13. Der entscheidende Punkt ist, dass wahre buddhistische Kasina-Meditation keine physischen Kasina-Objekte beinhaltet. Wenn jemand einen Hinweis im Tipiṭaka finden kann, in dem beschrieben wird, wie man ein physisches Kasina-Objekt herstellt, wäre ich dankbar dafür.

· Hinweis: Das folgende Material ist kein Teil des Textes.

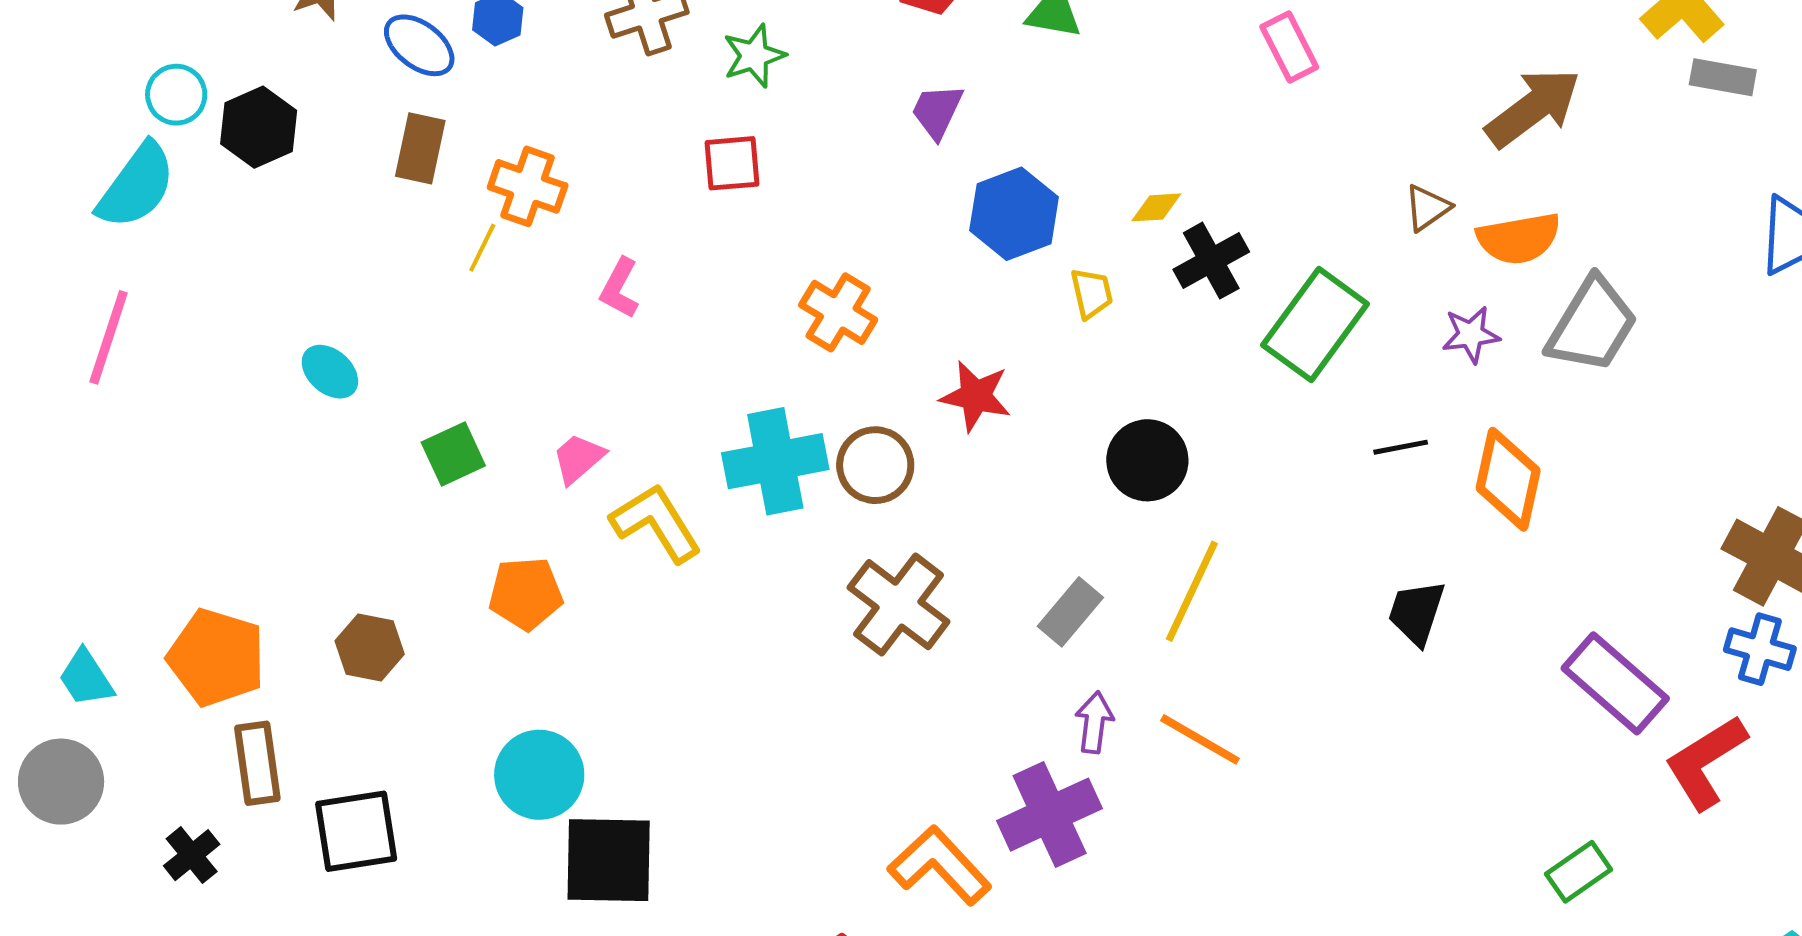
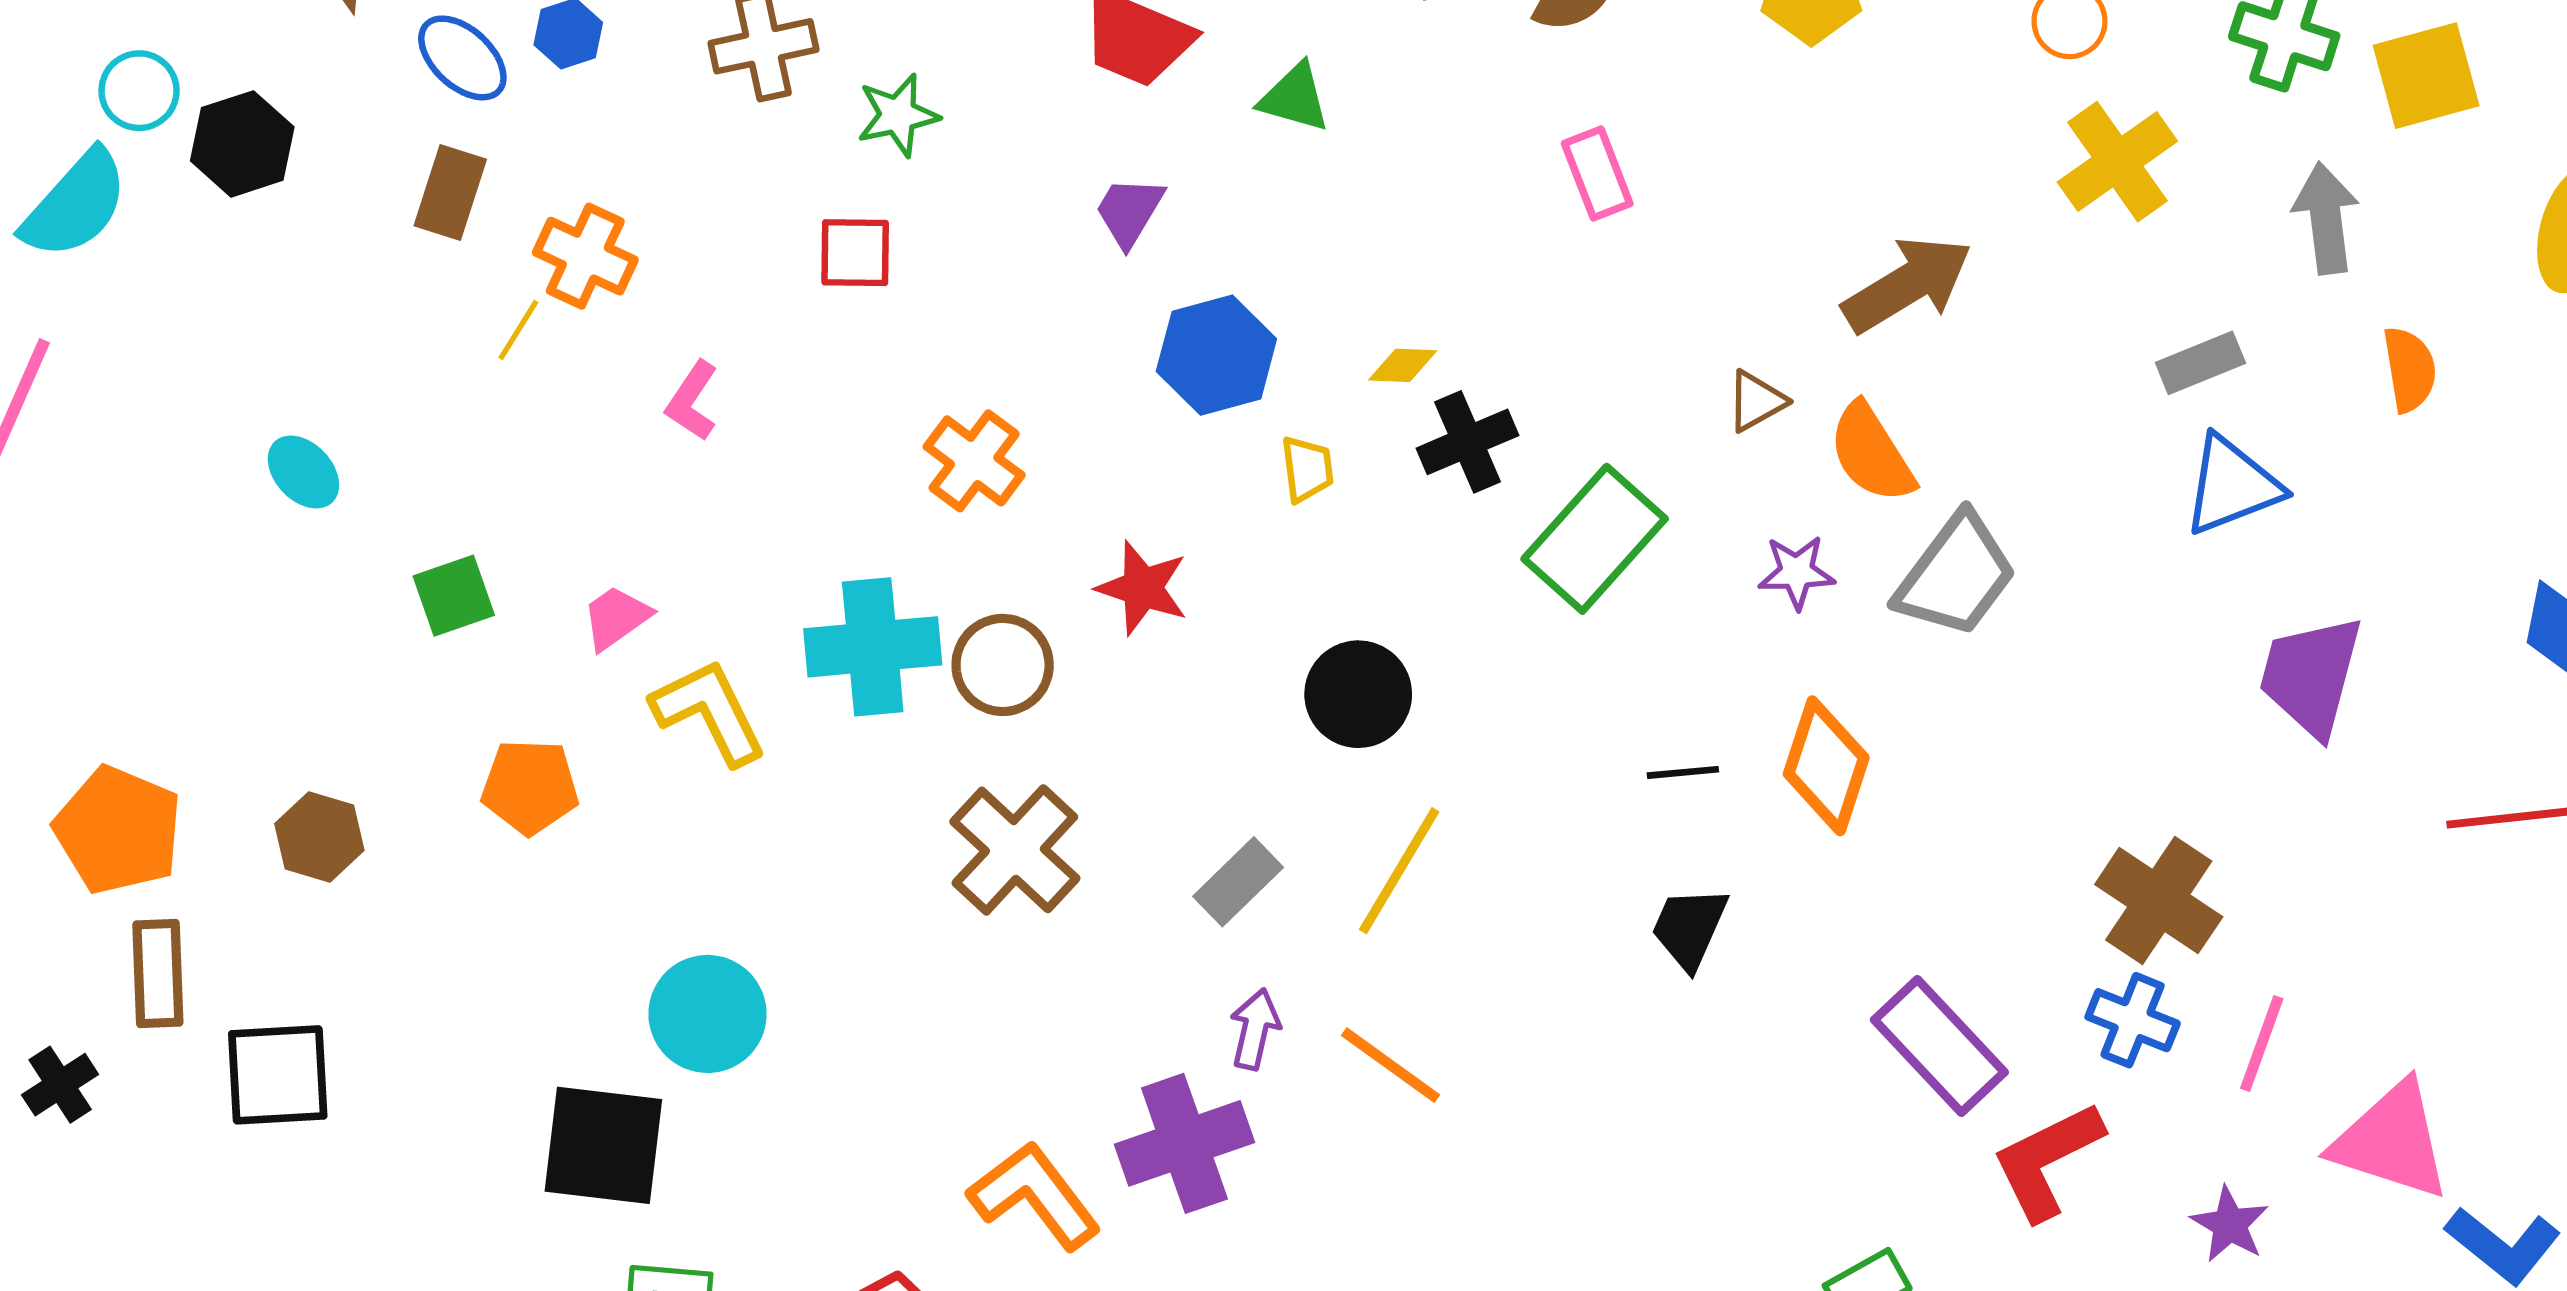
gray rectangle: (1723, 77) -> (2200, 363), moved, turned -38
orange semicircle: (1519, 238) -> (1871, 453), turned 62
black line: (1401, 447) -> (1683, 772), moved
cyan circle: (539, 775) -> (708, 1014), moved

  • Der Buddha beschrieb Rahula die wahre Kasina-Meditation in der Maha Rahulovada Sutta (Majjhima Nikāya, MN 62). Sie wurde ihm als Teil der Ānāpānasati Bhāvanā erklärt, die auf viele Arten durchgeführt werden kann. Hier erfolgt die Kontemplation über innere Körperteile, die aus satara mahā bhuta bestehen, und die Erkenntnis, dass äußere Rupa ebenfalls aus satara mahā bhuta bestehen. Darüber hinaus bedeutet es, dass nichts im eigenen Körper als „ich, ich selbst, etc.“ gesehen werden sollte.

..Ekāmantaṃ nisinno kho āyasmā rāhulo bhagavantaṃ etadavoca: “kathaṃ bhāvitā nu kho, bhante, ānāpānassati, kathaṃ bahulīkatā mahāpphalā hoti mahānisaṃsā”ti? “Yaṃ kiñci, rāhula, ajjhattaṃ paccattaṃ kakkhaḷaṃ kharigataṃ upādinnaṃ, seyyathidaṃ—kesā lomā nakhā dantā taco maṃsaṃ nhāru aṭṭhi aṭṭhimiñjaṃ vakkaṃ hadayaṃ yakanaṃ kilomakaṃ pihakaṃ papphāsaṃ antaṃ antaguṇaṃ udariyaṃ karīsaṃ, yaṃ vā panaññampi kiñci ajjhattaṃ paccattaṃ kakkhaḷaṃ kharigataṃ upādinnaṃ— ayaṃ vuccati, rāhula, ajjhattikā pathavīdhātu. Ya ceva kho pana ajjhattikā pathavīdhātu yā ca bāhirā pathavīdhātu, patha­vī­dhātu­revesāTaṃ ‘netaṃ mama, nesohamasmi, na meso attā’ti—evametaṃ yathābhūtaṃ sammappaññāya daṭṭhabbaṃ. Evametaṃ yathābhūtaṃ sammappaññāya disvā pathavīdhātuyā nibbindati, pathavīdhātuyā cittaṃ virājeti.”.

  • Die anderen drei Rupa (apo, tejo, vayo) werden dort in gleicher Weise besprochen. Für die wahre buddhistische Kasina-Meditation braucht man keine Kasina-Objekte herzustellen.

Referenzen

1. Visuddhimagga (The Path of Purification – Pāli Edition), von Bhadantacariya Buddhaghosa (Theravada Tipiṭaka Press, 2010).

2. The Path of Purification (Visuddhimagga), von Bhadantacariya Buddhaghosa und übersetzt von Bhikkhu Nyanamoli (BPS Edition, 1999). Die Einleitung (von Bhikkhu Nyanamoli) liefert den historischen Hintergrund.

3. The Life and Work of Buddhaghosa, von Bimula Charan Law (Low Price Publications, Delhi, 1923), Ausgabe 2005.

4. The Pāli Literature of Ceylon, von G. P. Malalasekara (Bharatiya Kala Prakashan, Delhi, 1928), Ausgabe 2010.